Au cours de ce mois de juin 2003, la chaleur et la sécheresse s’accetnue sévèrement sur toute la région. C’est le début d’un long été anormalement chaud qui va durer près de trois mois.
Après un mois de mai déjà bien chaud, une vague de chaleur commence à faire son apparition à la fin de ce même mois. A partir des 27/28 mai, les tempéartures dépassent quasi quotidiennement les 25°.
Le 31 mai 2003, on relève jusqu’à 32° à Montélimar, 31° à Clermont-Ferrand et Grenoble/Versoud et 30° à Lyon/Bron. Cette chaleur tend à se stabiliser et à durer au cours de la première décade de juin.
Les températures flirtent régulièrement avec les 30°, des pointes jusqu’à 32/34° sont observées à Grenoble.

Cette tendance très chaude s’affirme au cours de la deuxième décade du mois. Un premier épisode caniculaire (le premier d’une longue série) intervient localement et plus particulièrement sur la région lyonnaise entre le 11 et le 15 juin.
Le 12 juin on relève jusqu’à 37° à St-Etienne, puis le 14 juin 38° à Montélimar, 37° à Aubenas, 36° à Lyon/Bron et Ambérieu, 35° à Chambéry/Aix-les-Bains, 33° à Clermont-Ferrand, 32° à Aurillac.
La chaleur perd un peu en intensité juste avant l’arrivée de l’été. Le 18 juin est l’une des journées les plus fraîches du mois, alors que le thermomètre affiche l’après-midi encore 29° à Lyon/Bron et 28° à Montélimar.
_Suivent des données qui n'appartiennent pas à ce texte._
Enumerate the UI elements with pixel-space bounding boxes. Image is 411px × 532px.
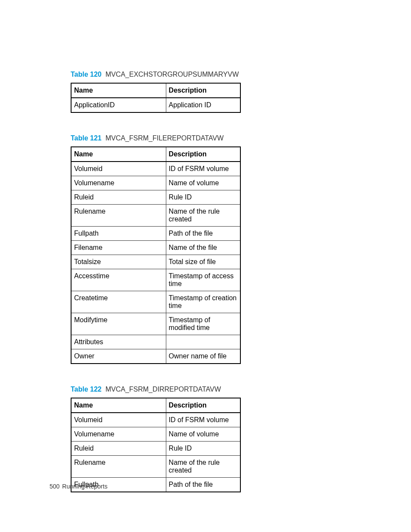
column-header-description: Description: [166, 83, 240, 98]
cell-description: Rule ID: [166, 190, 240, 205]
cell-description: [166, 335, 240, 349]
table-row: RulenameName of the rule created: [71, 456, 240, 478]
table-row: RuleidRule ID: [71, 442, 240, 456]
cell-description: ID of FSRM volume: [166, 162, 240, 176]
cell-name: Ruleid: [71, 190, 166, 205]
cell-name: Volumeid: [71, 413, 166, 427]
cell-name: Accesstime: [71, 269, 166, 291]
column-header-name: Name: [71, 83, 166, 98]
cell-name: Rulename: [71, 205, 166, 227]
cell-name: Rulename: [71, 456, 166, 478]
table-header-row: Name Description: [71, 83, 240, 98]
table-header-row: Name Description: [71, 398, 240, 413]
table-row: VolumeidID of FSRM volume: [71, 413, 240, 427]
table-row: FullpathPath of the file: [71, 227, 240, 241]
table-number: Table 120: [71, 71, 102, 78]
data-table: Name Description VolumeidID of FSRM volu…: [71, 398, 241, 492]
cell-name: Attributes: [71, 335, 166, 349]
table-caption: Table 121 MVCA_FSRM_FILEREPORTDATAVW: [71, 134, 241, 142]
table-title: MVCA_EXCHSTORGROUPSUMMARYVW: [106, 71, 239, 78]
cell-description: Owner name of file: [166, 349, 240, 364]
table-header-row: Name Description: [71, 147, 240, 162]
table-number: Table 122: [71, 386, 102, 393]
cell-name: Volumename: [71, 176, 166, 190]
cell-name: Owner: [71, 349, 166, 364]
column-header-description: Description: [166, 147, 240, 162]
data-table: Name Description VolumeidID of FSRM volu…: [71, 146, 241, 364]
column-header-name: Name: [71, 398, 166, 413]
cell-name: Volumename: [71, 427, 166, 442]
cell-name: Fullpath: [71, 227, 166, 241]
table-title: MVCA_FSRM_FILEREPORTDATAVW: [106, 134, 224, 142]
table-number: Table 121: [71, 134, 102, 142]
cell-name: Volumeid: [71, 162, 166, 176]
cell-description: Path of the file: [166, 227, 240, 241]
table-row: VolumenameName of volume: [71, 176, 240, 190]
cell-name: Filename: [71, 241, 166, 255]
cell-description: Name of the file: [166, 241, 240, 255]
data-table: Name Description ApplicationID Applicati…: [71, 83, 241, 113]
cell-description: Total size of file: [166, 255, 240, 269]
table-caption: Table 122 MVCA_FSRM_DIRREPORTDATAVW: [71, 386, 241, 393]
cell-description: Path of the file: [166, 478, 240, 492]
table-row: VolumeidID of FSRM volume: [71, 162, 240, 176]
cell-name: Totalsize: [71, 255, 166, 269]
cell-description: Name of volume: [166, 176, 240, 190]
cell-name: Modifytime: [71, 313, 166, 335]
table-row: RulenameName of the rule created: [71, 205, 240, 227]
cell-description: ID of FSRM volume: [166, 413, 240, 427]
cell-name: Ruleid: [71, 442, 166, 456]
table-row: ApplicationID Application ID: [71, 98, 240, 112]
table-block-122: Table 122 MVCA_FSRM_DIRREPORTDATAVW Name…: [71, 386, 241, 492]
cell-description: Timestamp of access time: [166, 269, 240, 291]
page-number: 500: [50, 483, 59, 490]
column-header-description: Description: [166, 398, 240, 413]
cell-name: ApplicationID: [71, 98, 166, 112]
page-content: Table 120 MVCA_EXCHSTORGROUPSUMMARYVW Na…: [0, 0, 241, 492]
cell-name: Createtime: [71, 291, 166, 313]
table-block-120: Table 120 MVCA_EXCHSTORGROUPSUMMARYVW Na…: [71, 71, 241, 113]
page-footer: 500Running Reports: [50, 483, 107, 490]
table-row: RuleidRule ID: [71, 190, 240, 205]
cell-description: Name of the rule created: [166, 205, 240, 227]
table-block-121: Table 121 MVCA_FSRM_FILEREPORTDATAVW Nam…: [71, 134, 241, 364]
table-row: TotalsizeTotal size of file: [71, 255, 240, 269]
cell-description: Application ID: [166, 98, 240, 112]
cell-description: Timestamp of creation time: [166, 291, 240, 313]
table-row: AccesstimeTimestamp of access time: [71, 269, 240, 291]
cell-description: Timestamp of modified time: [166, 313, 240, 335]
table-row: FilenameName of the file: [71, 241, 240, 255]
table-row: Attributes: [71, 335, 240, 349]
section-title: Running Reports: [62, 483, 107, 490]
cell-description: Rule ID: [166, 442, 240, 456]
cell-description: Name of the rule created: [166, 456, 240, 478]
table-row: ModifytimeTimestamp of modified time: [71, 313, 240, 335]
table-row: VolumenameName of volume: [71, 427, 240, 442]
table-title: MVCA_FSRM_DIRREPORTDATAVW: [106, 386, 221, 393]
cell-description: Name of volume: [166, 427, 240, 442]
table-row: OwnerOwner name of file: [71, 349, 240, 364]
column-header-name: Name: [71, 147, 166, 162]
table-caption: Table 120 MVCA_EXCHSTORGROUPSUMMARYVW: [71, 71, 241, 78]
table-row: CreatetimeTimestamp of creation time: [71, 291, 240, 313]
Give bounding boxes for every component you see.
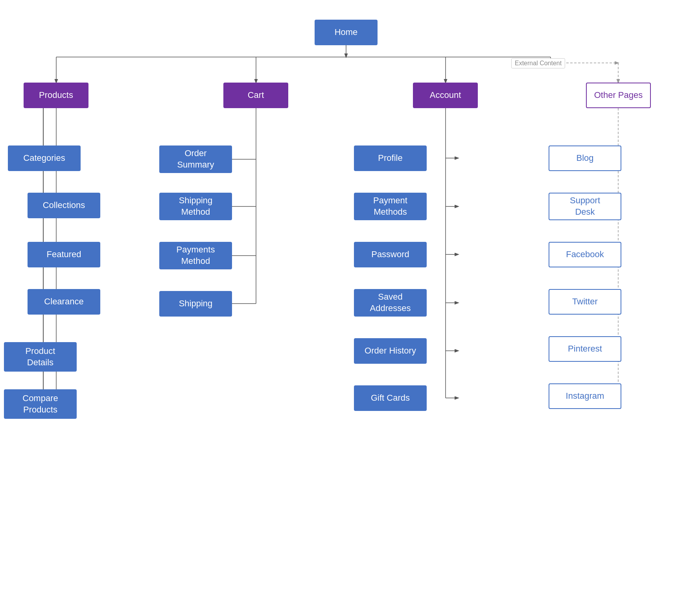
home-label: Home bbox=[335, 27, 358, 38]
facebook-label: Facebook bbox=[566, 249, 604, 260]
featured-node: Featured bbox=[28, 242, 100, 267]
categories-node: Categories bbox=[8, 145, 81, 171]
cart-label: Cart bbox=[248, 90, 264, 101]
order-summary-node: OrderSummary bbox=[159, 145, 232, 173]
payment-methods-node: PaymentMethods bbox=[354, 193, 427, 220]
product-details-node: ProductDetails bbox=[4, 342, 77, 372]
profile-label: Profile bbox=[378, 153, 402, 164]
twitter-node: Twitter bbox=[549, 289, 621, 315]
payments-method-node: PaymentsMethod bbox=[159, 242, 232, 269]
compare-products-label: CompareProducts bbox=[22, 393, 58, 415]
clearance-label: Clearance bbox=[44, 296, 83, 308]
gift-cards-label: Gift Cards bbox=[371, 392, 410, 404]
shipping-node: Shipping bbox=[159, 291, 232, 317]
blog-node: Blog bbox=[549, 145, 621, 171]
account-node: Account bbox=[413, 83, 478, 108]
order-history-node: Order History bbox=[354, 338, 427, 364]
facebook-node: Facebook bbox=[549, 242, 621, 267]
other-pages-node: Other Pages bbox=[586, 83, 651, 108]
gift-cards-node: Gift Cards bbox=[354, 385, 427, 411]
saved-addresses-label: SavedAddresses bbox=[370, 291, 411, 314]
shipping-label: Shipping bbox=[179, 298, 213, 309]
password-node: Password bbox=[354, 242, 427, 267]
instagram-label: Instagram bbox=[566, 390, 604, 402]
compare-products-node: CompareProducts bbox=[4, 389, 77, 419]
product-details-label: ProductDetails bbox=[26, 346, 55, 368]
twitter-label: Twitter bbox=[572, 296, 598, 308]
shipping-method-label: ShippingMethod bbox=[179, 195, 213, 217]
order-history-label: Order History bbox=[365, 345, 416, 357]
support-desk-node: SupportDesk bbox=[549, 193, 621, 220]
collections-label: Collections bbox=[43, 200, 85, 211]
other-pages-label: Other Pages bbox=[594, 90, 643, 101]
support-desk-label: SupportDesk bbox=[570, 195, 600, 217]
products-label: Products bbox=[39, 90, 73, 101]
home-node: Home bbox=[315, 20, 378, 45]
pinterest-node: Pinterest bbox=[549, 336, 621, 362]
order-summary-label: OrderSummary bbox=[177, 148, 214, 170]
cart-node: Cart bbox=[223, 83, 288, 108]
diagram: Home Products Cart Account Other Pages E… bbox=[0, 0, 700, 593]
password-label: Password bbox=[371, 249, 409, 260]
pinterest-label: Pinterest bbox=[568, 343, 602, 355]
collections-node: Collections bbox=[28, 193, 100, 218]
clearance-node: Clearance bbox=[28, 289, 100, 315]
products-node: Products bbox=[24, 83, 88, 108]
shipping-method-node: ShippingMethod bbox=[159, 193, 232, 220]
payments-method-label: PaymentsMethod bbox=[177, 244, 215, 267]
external-content-label: External Content bbox=[511, 58, 565, 68]
account-label: Account bbox=[430, 90, 461, 101]
blog-label: Blog bbox=[576, 153, 593, 164]
instagram-node: Instagram bbox=[549, 383, 621, 409]
profile-node: Profile bbox=[354, 145, 427, 171]
featured-label: Featured bbox=[46, 249, 81, 260]
external-content-text: External Content bbox=[515, 60, 562, 66]
payment-methods-label: PaymentMethods bbox=[373, 195, 407, 217]
categories-label: Categories bbox=[23, 153, 65, 164]
saved-addresses-node: SavedAddresses bbox=[354, 289, 427, 317]
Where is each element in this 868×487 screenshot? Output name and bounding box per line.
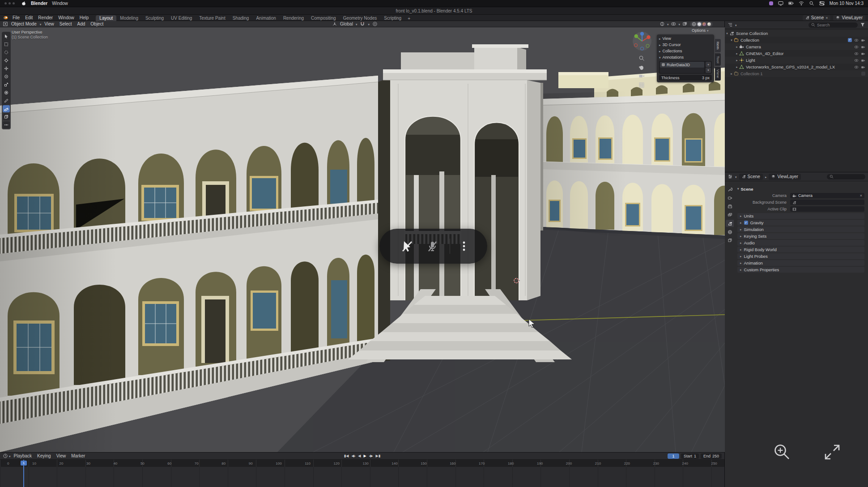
viewport-3d-scene[interactable] [0,27,725,452]
previous-keyframe-button[interactable]: ◀• [351,454,355,458]
xray-toggle-icon[interactable] [682,21,688,26]
playhead-frame-label[interactable]: 1 [21,461,27,466]
wifi-icon[interactable] [799,1,804,6]
workspace-tab-sculpting[interactable]: Sculpting [142,15,167,21]
sidebar-tab-tool[interactable]: Tool [715,53,721,66]
fullscreen-button[interactable] [822,442,842,462]
workspace-tab-geometry-nodes[interactable]: Geometry Nodes [340,15,381,21]
background-scene-value[interactable] [790,200,864,205]
snap-caret-icon[interactable] [368,21,370,26]
outliner-row-scene-collection[interactable]: ▾ Scene Collection [725,30,868,37]
editor-type-icon[interactable] [3,21,8,26]
tool-transform[interactable] [3,89,10,96]
section-custom-properties[interactable]: ▸Custom Properties [737,267,864,273]
editor-type-caret-icon[interactable] [9,453,11,458]
sidebar-tab-view[interactable]: View [715,67,721,81]
camera-toggle-icon[interactable] [861,58,865,63]
workspace-tab-rendering[interactable]: Rendering [280,15,307,21]
section-keying-sets[interactable]: ▸Keying Sets [737,233,864,239]
search-icon[interactable] [809,1,814,6]
eye-icon[interactable] [854,51,859,56]
tool-scale[interactable] [3,81,10,88]
eye-icon[interactable] [854,58,859,63]
zoom-in-button[interactable] [772,442,792,462]
tool-add-cube[interactable] [3,113,10,120]
add-annotation-layer-button[interactable] [706,62,711,67]
workspace-tab-compositing[interactable]: Compositing [307,15,340,21]
overlays-caret-icon[interactable] [678,21,680,26]
eye-icon[interactable] [854,38,859,43]
control-center-icon[interactable] [819,1,825,6]
tab-scene[interactable] [726,220,734,227]
next-keyframe-button[interactable]: •▶ [369,454,373,458]
magnet-icon[interactable] [360,21,365,26]
editor-type-caret-icon[interactable] [735,174,737,179]
menu-help[interactable]: Help [77,15,92,20]
screen-recording-indicator-icon[interactable] [769,1,773,5]
axis-gizmo[interactable] [632,31,652,51]
current-frame-field[interactable]: 1 [668,453,679,459]
select-menu[interactable]: Select [57,21,74,26]
workspace-tab-uv-editing[interactable]: UV Editing [167,15,196,21]
tool-select-circle[interactable] [3,49,10,56]
tool-select-tweak[interactable] [3,33,10,40]
start-frame-field[interactable]: Start 1 [681,453,699,459]
annotation-layer-specials-button[interactable] [706,68,711,73]
properties-editor-icon[interactable] [728,174,733,179]
pointer-disabled-icon[interactable] [400,239,415,254]
shading-rendered-icon[interactable] [707,22,711,26]
mode-dropdown[interactable]: Object Mode [9,21,39,26]
camera-view-icon[interactable] [638,73,645,79]
tool-cursor[interactable] [3,57,10,64]
more-options-icon[interactable] [461,239,467,253]
camera-toggle-icon[interactable] [861,38,865,43]
section-light-probes[interactable]: ▸Light Probes [737,253,864,259]
outliner-row-camera[interactable]: ▸ Camera [725,43,868,50]
menubar-app-name[interactable]: Blender [31,1,47,6]
editor-type-caret-icon[interactable] [735,22,737,27]
apple-logo-icon[interactable] [21,1,26,6]
section-audio[interactable]: ▸Audio [737,240,864,246]
npanel-section-3d-cursor[interactable]: 3D Cursor [658,42,713,48]
gravity-checkbox[interactable] [744,221,748,225]
jump-to-start-button[interactable]: ▮◀ [344,454,349,458]
tool-measure[interactable] [3,105,10,112]
pan-hand-icon[interactable] [638,64,645,70]
shading-solid-icon[interactable] [698,22,701,26]
add-menu[interactable]: Add [75,21,88,26]
menubar-clock[interactable]: Mon 10 Nov 14:3 [830,1,864,6]
annotation-thickness-slider[interactable]: Thickness 3 px [659,75,712,81]
gizmo-caret-icon[interactable] [667,21,669,26]
shading-material-icon[interactable] [702,22,706,26]
marker-menu[interactable]: Marker [69,453,87,458]
menu-render[interactable]: Render [35,15,55,20]
perspective-toggle-icon[interactable] [638,82,645,88]
workspace-tab-texture-paint[interactable]: Texture Paint [196,15,229,21]
menubar-window-menu[interactable]: Window [52,1,68,6]
camera-field-value[interactable]: Camera [790,193,864,198]
scene-panel-header[interactable]: ▾ Scene [737,186,864,192]
scene-selector[interactable]: Scene [803,15,831,21]
tool-extra[interactable] [3,121,10,128]
workspace-tab-scripting[interactable]: Scripting [380,15,405,21]
outliner-search-input[interactable] [817,23,853,27]
active-clip-value[interactable] [790,206,864,212]
properties-search[interactable] [827,174,865,179]
tab-view-layer[interactable] [726,211,734,218]
outliner-editor-icon[interactable] [728,22,733,27]
end-frame-field[interactable]: End 250 [701,453,722,459]
camera-toggle-icon[interactable] [861,51,865,56]
playback-menu[interactable]: Playback [12,453,34,458]
zoom-tool-icon[interactable] [638,55,645,61]
outliner-row-light[interactable]: ▸ Light [725,57,868,64]
breadcrumb-viewlayer[interactable]: ViewLayer [769,174,801,180]
show-overlays-icon[interactable] [671,21,676,26]
outliner-search[interactable] [808,22,858,28]
options-dropdown[interactable]: Options [692,28,709,33]
tab-render[interactable] [726,194,734,201]
tab-tool[interactable] [726,186,734,193]
exclude-checkbox[interactable] [848,38,852,42]
outliner-row-vectorworks-model[interactable]: ▸ Vectorworks_Scene_GPS_v2024_2_model_LX [725,64,868,70]
workspace-tab-modeling[interactable]: Modeling [116,15,142,21]
keying-menu[interactable]: Keying [35,453,53,458]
La chaleur reprend du galon dès le début de la troisième décade et devient exceptionnelle pour la saison. Une canicule généralisée s’installe sur la région pendant quelques jours.
Le 22 juin 2003 est la journée la plus chaude jamais relevée en cette saison. Les tempéartures s’affollent jusqu’à 39° à Vichy, 38° à Lyon, St-Etienne et Ambérieu, 37° à Grenoble/Versoud et Clermont-Fd, 36° au bord du lac d’Aix-les-Bains 35° à Aurillac et Annecy.
Cette chaleur à peine moins intense se poursuivra jusqu’au dernier jour du mois de juin.
Les températures dégringoleront temporairement au cours des premiers jours de juillet, avant une remontée éclaire avant le 14 juillet.


Ce mois de juin est exceptionnel à plus d’un titre. De nombreux records de chaleur ont été pluvirisés notamment lors des journées dès 14 et 22 juin.
Les températures moyennes des maximales dépassent allègrement les 30° jusqu’à 32/33° de la Vallée du Rhône au lyonnais et dans l’y grenoblois.
Ce niveau ne s’est reproduit à qu’à quatre reprises ces 100 dernières années, en juillet 1983, août 2003, juillet 2006 et juillet 2015). Il reste actuellement dans le top 5 des mois les plus chauds relevés dans la région depuis le début des mesures, alors que juin est censé être beaucoup moins chaud que juillet et août en temps normal.
L’anomalie thermique atteint des niveaux jamais atteint en terme d’excédent depuis au moins 100 ans. Dépassant d’ailleurs largement août 2003. Il est un peu près comparable en terme de retour aux mois glacials de décembre 1879 et février 1956.